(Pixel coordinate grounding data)
○ ○ ○ ○ ○

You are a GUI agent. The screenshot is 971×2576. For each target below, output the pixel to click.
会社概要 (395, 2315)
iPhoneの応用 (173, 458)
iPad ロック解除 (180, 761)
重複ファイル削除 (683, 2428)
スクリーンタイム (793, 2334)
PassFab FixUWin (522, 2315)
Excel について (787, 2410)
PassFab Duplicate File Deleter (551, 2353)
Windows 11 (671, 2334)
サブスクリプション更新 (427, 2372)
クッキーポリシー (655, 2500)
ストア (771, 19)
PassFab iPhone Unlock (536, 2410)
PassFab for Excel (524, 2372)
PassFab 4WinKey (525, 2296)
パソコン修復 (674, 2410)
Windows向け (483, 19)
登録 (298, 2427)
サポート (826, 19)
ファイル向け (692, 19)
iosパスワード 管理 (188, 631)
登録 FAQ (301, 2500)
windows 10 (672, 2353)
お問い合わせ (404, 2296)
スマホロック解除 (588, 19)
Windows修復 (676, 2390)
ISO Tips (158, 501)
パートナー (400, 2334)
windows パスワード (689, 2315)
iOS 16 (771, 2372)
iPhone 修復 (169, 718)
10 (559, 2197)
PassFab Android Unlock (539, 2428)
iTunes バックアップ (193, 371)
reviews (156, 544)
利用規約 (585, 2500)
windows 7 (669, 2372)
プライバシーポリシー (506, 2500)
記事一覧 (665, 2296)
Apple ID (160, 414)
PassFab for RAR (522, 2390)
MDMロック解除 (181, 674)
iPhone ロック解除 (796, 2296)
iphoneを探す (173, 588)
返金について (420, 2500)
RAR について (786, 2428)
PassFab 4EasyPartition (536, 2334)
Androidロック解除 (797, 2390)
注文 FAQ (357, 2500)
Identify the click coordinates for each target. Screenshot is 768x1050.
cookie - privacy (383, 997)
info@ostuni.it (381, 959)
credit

○ ○ ○ ○ ○

## DIRECTIONS FOR THIS TASK
Could you reproduce, exactly, every line above from the line with "登録 (298, 2427)" to the line with "iPhone ロック解除 (796, 2296)", and no other line? Both ends count.

## WRITTEN SOLUTION
登録 (298, 2427)
サポート (826, 19)
ファイル向け (692, 19)
iosパスワード 管理 (188, 631)
登録 FAQ (301, 2500)
windows 10 (672, 2353)
お問い合わせ (404, 2296)
スマホロック解除 (588, 19)
Windows修復 (676, 2390)
ISO Tips (158, 501)
パートナー (400, 2334)
windows パスワード (689, 2315)
iOS 16 (771, 2372)
iPhone 修復 (169, 718)
10 (559, 2197)
PassFab Android Unlock (539, 2428)
iTunes バックアップ (193, 371)
reviews (156, 544)
利用規約 (585, 2500)
windows 7 (669, 2372)
プライバシーポリシー (506, 2500)
記事一覧 (665, 2296)
Apple ID (160, 414)
PassFab for RAR (522, 2390)
MDMロック解除 (181, 674)
iPhone ロック解除 (796, 2296)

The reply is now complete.